Task data.
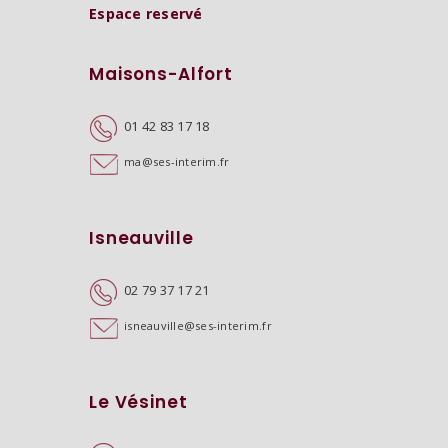
Espace reservé
Maisons-Alfort
01 42 83 17 18
ma@ses-interim.fr
Isneauville
02 79 37 17 21
isneauville@ses-interim.fr
Le Vésinet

The problem. The lines to return are those with the string "interim" in them; copy each from the entries above.

Task solution.
ma@ses-interim.fr
isneauville@ses-interim.fr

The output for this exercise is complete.